Hot corrosion behavior of laser-glazed plasma-sprayed yttria-stabilized zirconia thermal barrier coatings in the presence of V 2O 5

Abstract

Thermal barrier coatings (TBCs) are now currently used in gas turbine engines' blades and vanes. A typical duplex TBCs system comprises of a plasma-sprayed thermally insulating ZrO 2 alloy top coat applied over an oxidation-resistant MCrAlY (M = Ni and/or Co) bond coat. In this investigation, the substrates of Hastelloy-X superalloy coupons were first sprayed with a Ni–22Cr–10Al–1Y bond coat and then with an yttria-stabilized zirconia (YSZ) top coat in which the yttria contents were varied from 6.1 wt.% to 19.5 wt.%. After that, the plasma-sprayed yttria-stabilized zirconia/MCrAlY TBCs were glazed using a pulsed CO 2 laser. The hot corrosion resistance of plasma-sprayed and laser-glazed zirconia thermal barrier coatings at 910 °C was investigated using coupons on which were deposited Na 2SO 4 and/or V 2O 5. The results of the high temperature corrosion tests showed that the lifetimes of the plasma-sprayed TBCs with different yttria content were all increased about fourfold by laser-glazing in the V 2O 5 salt contained test. The lifetime decreased with increasing the amount of deposited V 2O 5 salt.

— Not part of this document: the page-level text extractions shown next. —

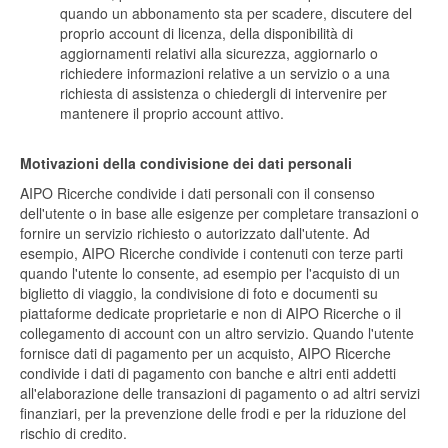
quando un abbonamento sta per scadere, discutere del
proprio account di licenza, della disponibilità di
aggiornamenti relativi alla sicurezza, aggiornarlo o
richiedere informazioni relative a un servizio o a una
richiesta di assistenza o chiedergli di intervenire per
mantenere il proprio account attivo.
Motivazioni della condivisione dei dati personali
AIPO Ricerche condivide i dati personali con il consenso
dell'utente o in base alle esigenze per completare transazioni o
fornire un servizio richiesto o autorizzato dall'utente. Ad
esempio, AIPO Ricerche condivide i contenuti con terze parti
quando l'utente lo consente, ad esempio per l'acquisto di un
biglietto di viaggio, la condivisione di foto e documenti su
piattaforme dedicate proprietarie e non di AIPO Ricerche o il
collegamento di account con un altro servizio. Quando l'utente
fornisce dati di pagamento per un acquisto, AIPO Ricerche
condivide i dati di pagamento con banche e altri enti addetti
all'elaborazione delle transazioni di pagamento o ad altri servizi
finanziari, per la prevenzione delle frodi e per la riduzione del
rischio di credito.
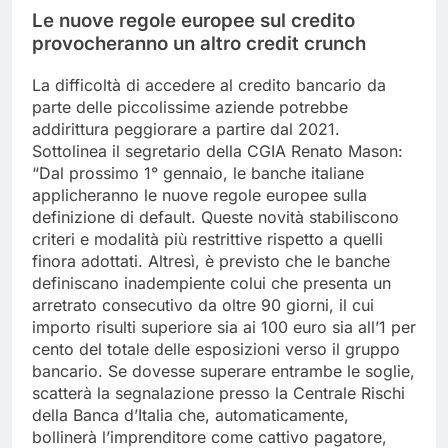
Le nuove regole europee sul credito
provocheranno un altro credit crunch
La difficoltà di accedere al credito bancario da
parte delle piccolissime aziende potrebbe
addirittura peggiorare a partire dal 2021.
Sottolinea il segretario della CGIA Renato Mason:
“Dal prossimo 1° gennaio, le banche italiane
applicheranno le nuove regole europee sulla
definizione di default. Queste novità stabiliscono
criteri e modalità più restrittive rispetto a quelli
finora adottati. Altresì, è previsto che le banche
definiscano inadempiente colui che presenta un
arretrato consecutivo da oltre 90 giorni, il cui
importo risulti superiore sia ai 100 euro sia all’1 per
cento del totale delle esposizioni verso il gruppo
bancario. Se dovesse superare entrambe le soglie,
scatterà la segnalazione presso la Centrale Rischi
della Banca d’Italia che, automaticamente,
bollinerà l’imprenditore come cattivo pagatore,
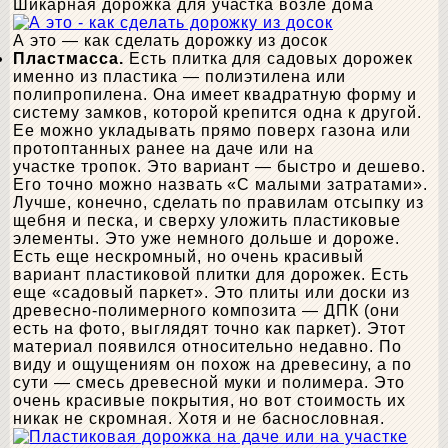
Шикарная дорожка для участка возле дома
А это — как сделать дорожку из досок
Пластмасса.
Есть плитка для садовых дорожек
именно из пластика — полиэтилена или
полипропилена. Она имеет квадратную форму и
систему замков, которой крепится одна к другой.
Ее можно укладывать прямо поверх газона или
протоптанных ранее на даче или на
участке тропок. Это вариант — быстро и дешево.
Его точно можно назвать «С малыми затратами».
Лучше, конечно, сделать по правилам отсыпку из
щебня и песка, и сверху уложить пластиковые
элементы. Это уже немного дольше и дороже.
Есть еще нескромный, но очень красивый
вариант пластиковой плитки для дорожек. Есть
еще «садовый паркет». Это плиты или доски из
древесно-полимерного композита — ДПК (они
есть на фото, выглядят точно как паркет). Этот
материал появился относительно недавно. По
виду и ощущениям он похож на древесину, а по
сути — смесь древесной муки и полимера. Это
очень красивые покрытия, но вот стоимость их
никак не скромная. Хотя и не баснословная.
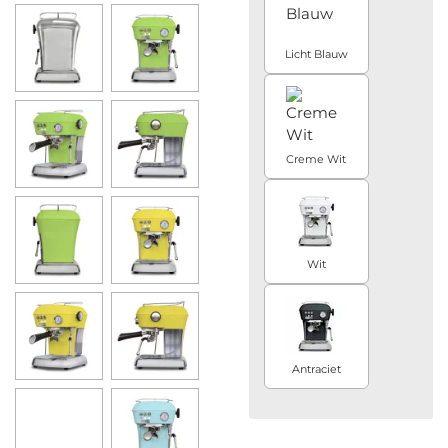
Licht Blauw
Creme Wit
Wit
Antraciet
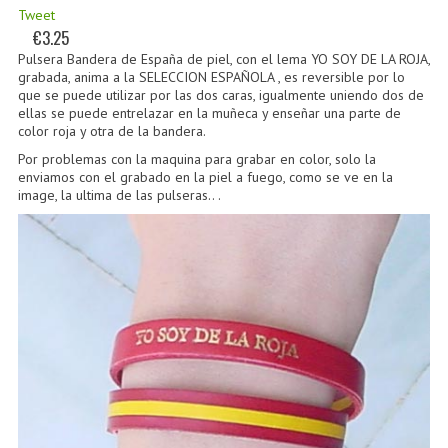
Tweet
€3.25
Pulsera Bandera de España de piel, con el lema YO SOY DE LA ROJA,
grabada, anima a la SELECCION ESPAÑOLA , es reversible por lo
que se puede utilizar por las dos caras, igualmente uniendo dos de
ellas se puede entrelazar en la muñeca y enseñar una parte de
color roja y otra de la bandera.
Por problemas con la maquina para grabar en color, solo la
enviamos con el grabado en la piel a fuego, como se ve en la
image, la ultima de las pulseras.. .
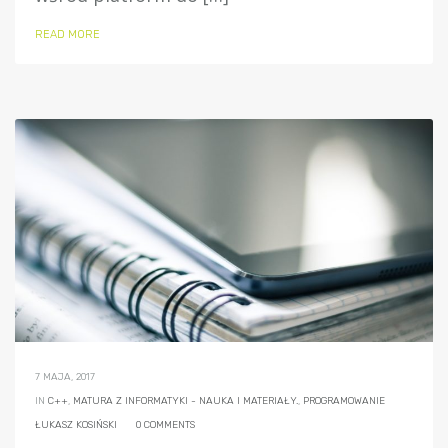
READ MORE
7 MAJA, 2017
IN
C++
,
MATURA Z INFORMATYKI - NAUKA I MATERIAŁY.
,
PROGRAMOWANIE
ŁUKASZ KOSIŃSKI
0 COMMENTS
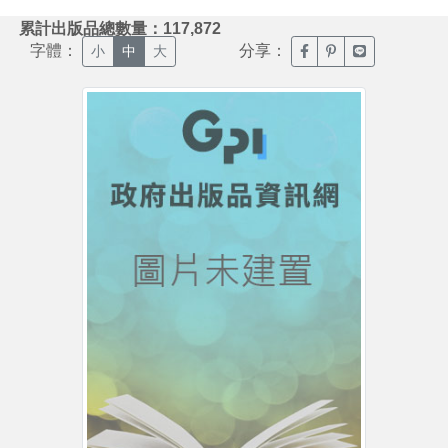
:::
累計出版品總數量：117,872
字體：
分享：
臉書分享(另開新視窗)
噗浪分享(另開新視
Line分享(另
小
中
大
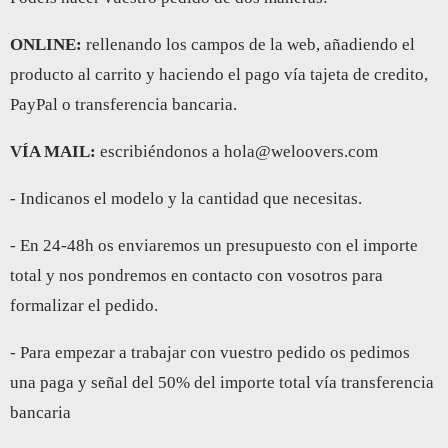
ONLINE:
rellenando los campos de la web, añadiendo el
producto al carrito y haciendo el pago vía tajeta de credito,
PayPal o transferencia bancaria.
VÍA MAIL:
escribiéndonos a hola@weloovers.com
- Indicanos el modelo y la cantidad que necesitas.
- En 24-48h os enviaremos un presupuesto con el importe
total y nos pondremos en contacto con vosotros para
formalizar el pedido.
- Para empezar a trabajar con vuestro pedido os pedimos
una paga y señal del 50% del importe total vía transferencia
bancaria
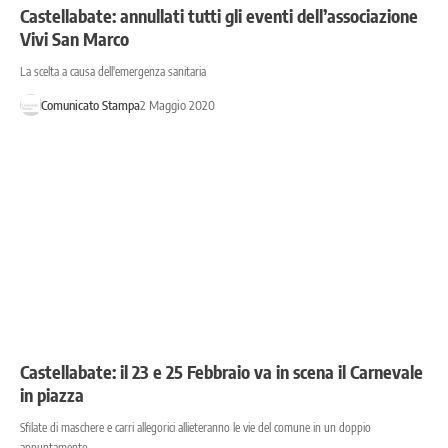
Castellabate: annullati tutti gli eventi dell’associazione
Vivi San Marco
La scelta a causa dell'emergenza sanitaria
Comunicato Stampa
2 Maggio 2020
Castellabate: il 23 e 25 Febbraio va in scena il Carnevale
in piazza
Sfilate di maschere e carri allegorici allieteranno le vie del comune in un doppio
appuntamento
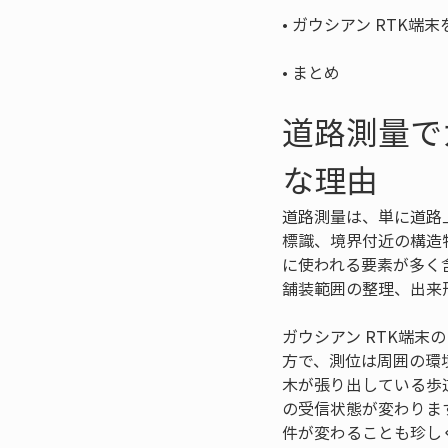
• 
• 
まとめ
道路測量で
な理由
道路測量は、単に道路
標識、境界付近の構造
に使われる要素が多く
舗装範囲の整理、出来
ガウシアン RTK端
方で、測位は周囲の環
木が張り出している歩
の受信状態が変わりま
件が変わることも珍し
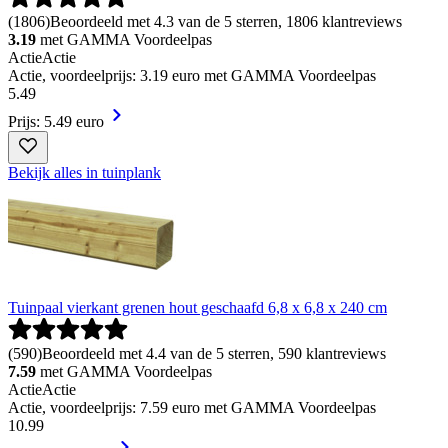
(
1806
)
Beoordeeld met 4.3 van de 5 sterren, 1806 klantreviews
3.19
met GAMMA Voordeelpas
Actie
Actie
Actie, voordeelprijs: 3.19 euro met GAMMA Voordeelpas
5
.
49
Prijs: 5.49 euro
Bekijk alles in tuinplank
Tuinpaal vierkant grenen hout geschaafd 6,8 x 6,8 x 240 cm
(
590
)
Beoordeeld met 4.4 van de 5 sterren, 590 klantreviews
7.59
met GAMMA Voordeelpas
Actie
Actie
Actie, voordeelprijs: 7.59 euro met GAMMA Voordeelpas
10
.
99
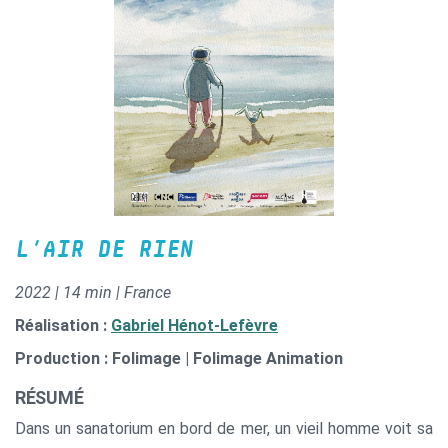
L’AIR DE RIEN
2022 | 14 min | France
Réalisation :
Gabriel Hénot-Lefèvre
Production : Folimage | Folimage Animation
RÉSUMÉ
Dans un sanatorium en bord de mer, un vieil homme voit sa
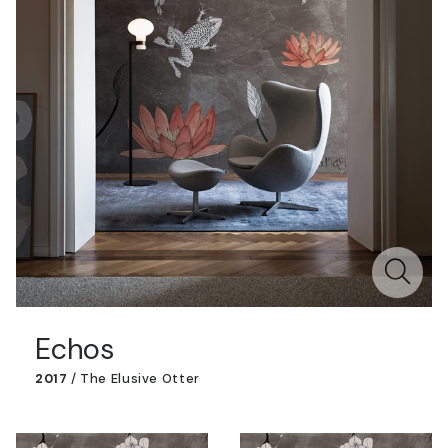
Echos
2017
/
The Elusive Otter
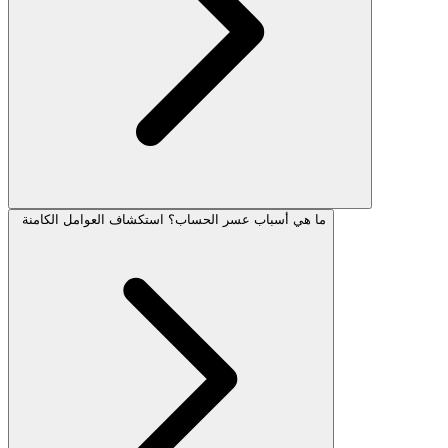
ما هي أسباب عسر الحساب؟ استكشاف العوامل الكامنة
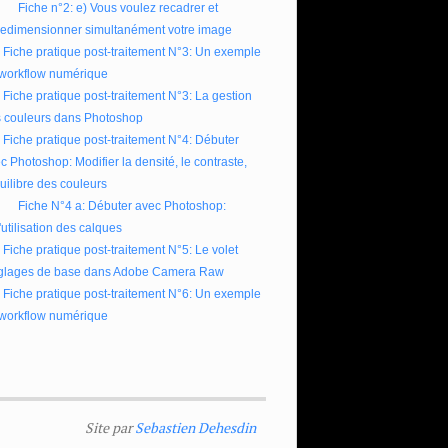
Fiche n°2: e) Vous voulez recadrer et
redimensionner simultanément votre image
Fiche pratique post-traitement N°3: Un exemple
workflow numérique
Fiche pratique post-traitement N°3: La gestion
 couleurs dans Photoshop
Fiche pratique post-traitement N°4: Débuter
c Photoshop: Modifier la densité, le contraste,
quilibre des couleurs
Fiche N°4 a: Débuter avec Photoshop:
l'utilisation des calques
Fiche pratique post-traitement N°5: Le volet
glages de base dans Adobe Camera Raw
Fiche pratique post-traitement N°6: Un exemple
workflow numérique
Site par
Sebastien Dehesdin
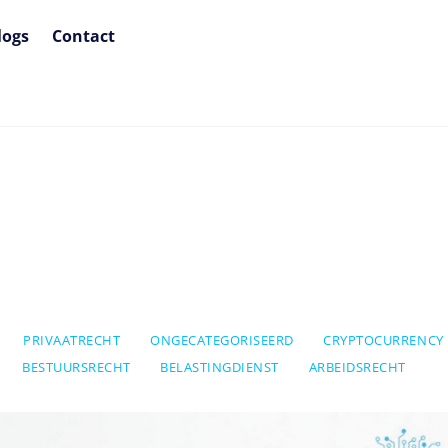
logs
Contact
PRIVAATRECHT
ONGECATEGORISEERD
CRYPTOCURRENCY
BESTUURSRECHT
BELASTINGDIENST
ARBEIDSRECHT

The X-ray diffraction showed that the reaction between yttria (Y 2O 3) and V 2O 5 produced YVO 4, leaching Y 2O 3 from the YSZ and causing progressive cubic, tetragonal to monoclinic phase destabilization transformation. The failure of the TBCs was initiated and propagated mainly within the top coat, near the top coat–bond coat interface. Both adding Na 2SO 4 and a reaction between Na 2SO 4 and the bond coat can probably reduce the strain accommodation of the top coat. There are no significant corrosion cyclic life differences for TBC with various YSZ top coats for both plasma-sprayed and laser-glazed TBC.